▶ [Task details]: Count the lines in the data below holding the string "яичника" and write the total by itself.

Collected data

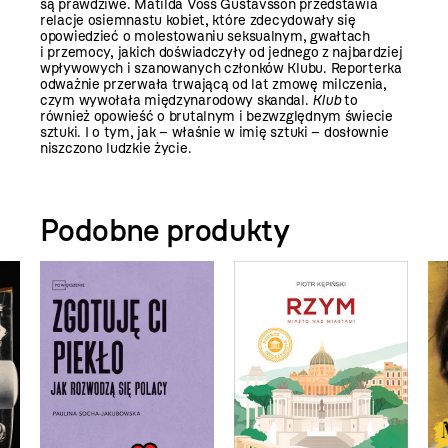
są prawdziwe. Matilda Voss Gustavsson przedstawia
relacje osiemnastu kobiet, które zdecydowały się
opowiedzieć o molestowaniu seksualnym, gwałtach
i przemocy, jakich doświadczyły od jednego z najbardziej
wpływowych i szanowanych członków Klubu. Reporterka
odważnie przerwała trwającą od lat zmowę milczenia,
czym wywołała międzynarodowy skandal.
Klub
to
również opowieść o brutalnym i bezwzględnym świecie
sztuki. I o tym, jak – właśnie w imię sztuki – dosłownie
niszczono ludzkie życie.
Podobne produkty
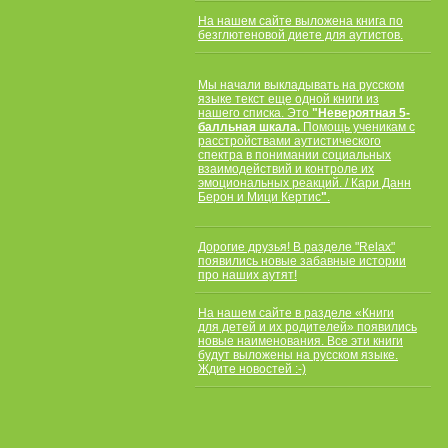
На нашем сайте выложена книга по
безглютеновой диете для аутистов.
Мы начали выкладывать
на русском
языке
текст еще одной книги из
нашего списка. Это
"
Невероятная
5-
балльная шкала.
Помощь ученикам с
расстройствами аутистического
спектра в понимании социальных
взаимодействий и контроле их
эмоциональных реакций. / Кари Данн
Берон и Мици Кертис
"
.
Дорогие друзья! В разделе "Relax"
появились новые забавные истории
про наших аутят!
На нашем сайте в разделе «Книги
для детей и их родителей» появились
новые наименования. Все эти книги
будут выложены на русском языке.
Ждите новостей :-)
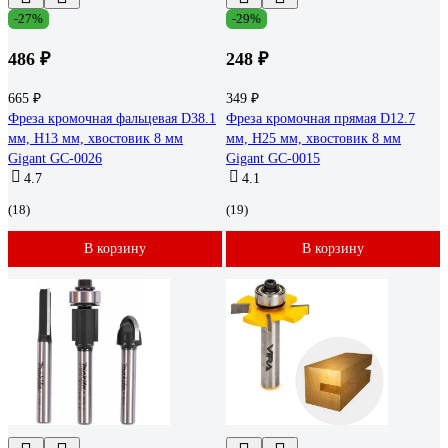
-27%
-29%
486 ₽
248 ₽
665 ₽
349 ₽
Фреза кромочная фальцевая D38.1
Фреза кромочная прямая D12.7
мм, H13 мм, хвостовик 8 мм
мм, H25 мм, хвостовик 8 мм
Gigant GC-0026
Gigant GC-0015
4.7
4.1
(18)
(19)
В корзину
В корзину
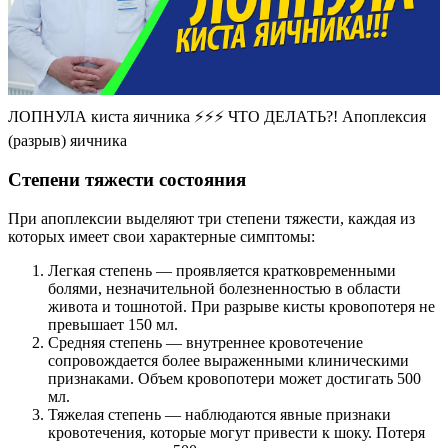
ЛОПНУЛА киста яичника ⚡⚡⚡ ЧТО ДЕЛАТЬ?! Апоплексия
(разрыв) яичника
Степени тяжести состояния
При апоплексии выделяют три степени тяжести, каждая из
которых имеет свои характерные симптомы:
Легкая степень — проявляется кратковременными
болями, незначительной болезненностью в области
живота и тошнотой. При разрыве кисты кровопотеря не
превышает 150 мл.
Средняя степень — внутреннее кровотечение
сопровождается более выраженными клиническими
признаками. Объем кровопотери может достигать 500
мл.
Тяжелая степень — наблюдаются явные признаки
кровотечения, которые могут привести к шоку. Потеря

▶ [Answer box]: 2